Die Band war perfekt aufeinander abgestimmt, was einen nicht wunderte, da die Zusammensetzung seit Jahren mehr oder minder unterwegs ist. Die einzelnen Songs wurden mit Hingabe gespielt und gesungen. Alsmann erwies sich als ein perfekter Entertainer mit dem ihm eigenen Humor, den er immer wieder, mal ironisch, mal auch mit einer gehörigen Portion Sarkasmus aufblitzen liess.

Der Grund für mich dieses Konzert zu besuchen war weniger die Musik oder der italienische Schlager an sich, sondern die Interpretationen der Band, von Alsmann. Da ich eine grosse Nähe zum Jazz habe und diese Musikgattung sehr liebe, wollte ich in Erfahrung bringen, wie bekanntes in einem anderen Stil neu interpretiert wird und mit welchen Mitteln.

Es war ein Genuss.
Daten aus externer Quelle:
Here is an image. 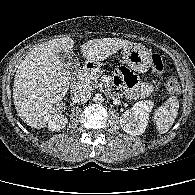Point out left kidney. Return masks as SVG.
Returning <instances> with one entry per match:
<instances>
[{"label": "left kidney", "instance_id": "1", "mask_svg": "<svg viewBox=\"0 0 195 195\" xmlns=\"http://www.w3.org/2000/svg\"><path fill=\"white\" fill-rule=\"evenodd\" d=\"M153 107L154 103L149 100L135 103L131 109L126 110L120 117L122 129L132 136L143 134L148 124L149 113Z\"/></svg>", "mask_w": 195, "mask_h": 195}]
</instances>
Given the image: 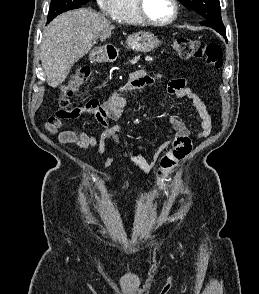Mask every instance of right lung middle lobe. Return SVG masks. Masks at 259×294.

Alsmann gelang vor allem eines: Der Swing. Die Füße wippten permanent mit. Die Arrangements waren eine gelungene Mischung aus Stilmitteln des Jazz (hier und dort wurde gezielt improvisiert und phrasiert) und rhythmischen Eigenheiten der italienischen Musik. Bass und Schlagzeug waren da eher "im Hintergrund", auch das Klavier, dessen Tonvielfalt und Klang häufig im Konglomerat des Sounds unterging, hervorstechend waren da eher die Percussions und das Xylophon. Faszinierend wieviele grosse und kleine Percussion-Instrumente es mit welchem Klang gibt und welchen Einfluss sie auf den Sound haben. Der Klang des Xylophons ist ohnehin beeindruckend.

Götz Alsmann bediente sich sämtlicher Stereotypien, die man mit Italien der 50'er und 60'er Jahre verbindet, kein einziges Klischee wurde ausgelassen und er redete dabei mit einem solchen Tempo, als dass man nicht unterscheiden konnte, ob es wirklich gefühlte Leidenschaft war und das routinemäßige Herunterspulen um den nächsten Zug nach dem Konzert zu erreichen. Die Energie mit der er das tat, liess einen vermuten, dass er sich vor dem Konzert an eine Steckdose angeschlossen haben könnte.

Ich beobachte bei Konzerten neben dem Sänger sehr gerne und noch viel lieber die Sidemen, die anderen Bandmitglieder und versuche in deren Gesichtern abzulesen, was wohl in ihrem Inneren vorgehen mag, mit wieviel Herz und Verve sie wirklich bei der Sache sind. Die einzelnen Darbietungen waren exzellent, aber das darf man von Profis erwarten. Jedoch ließ mich das Gefühl nicht los, dass hier ein Programm auf Knopfdruck abgespielt wurde, so wie ein jeder in seinem Beruf es mehr oder minder auch tut. Es gibt dabei aber einen Unterschied von Künstlern zu uns: Sie wollen es, dass man zu ihnen kommt, weil sie uns etwas vermitteln oder darstellen wollen. Wir haben sie nicht gebeten zu kommen. Auch wenn eine Tour ein festgelegtes Programm hat und Abend für Abend präsentiert wird, so darf bei aller Routine die Leidenschaft für seine Kunst nicht verloren gehen.

Ausgehend hiervon waren die Begleiter von Alsmann an diesem Abend routinierte Profis, zweifelsohne beherrschten sie alle ihre Instrument, doch darüber hinaus liessen Gestik, Mimik und Körpersprache nichts weiter vermuten als: Heute hier, morgen dort.

In Pause gab es eine leckere Bratwurst und ein kaltes Pils. Nach der Pause legten alle "noch eine Schippe" drauf und es kamen viele wunderbare Assoziationen an die Kindheit und Jugend hoch (auch ein Grund, warum Alsmann und Band so populär sind). Wer, aus unserer Generation, war nicht im Urlaub in Italien, wer kennt es nicht, das berühmte italienische Eis, die berühmten Strände, die Musik ... . Genau diese Erinnerungen liess Götz Alsmann mit "seiner" Musik hochleben und erzielte damit eine grösstmögliche Resonanz beim Publikum (um nichts anderes geht es in der Musik).

Es war ein gelungenes, beschwingtes, optisch und akustisch reizvolles Konzert mit einem wunderbaren Nebeneffekt: Es erinnerte an eines: Toleranz zu leben.

Götz Alsmann lebt seine musikalischen Ideale und kann sie nach außen nachvollziehbar vermitteln. 

In der Dämmerung ging es durch den Park der Gärten zurück mit einem guten Gefühl und einer leichten Seele.

Bad Zwischenahn war an diesem Abend für einen Augenblick der Nabel der Welt und wer würde nicht neben Paris, Rom und New York auch diese Metropole im Ammerland gerne einmal besuchen wollen?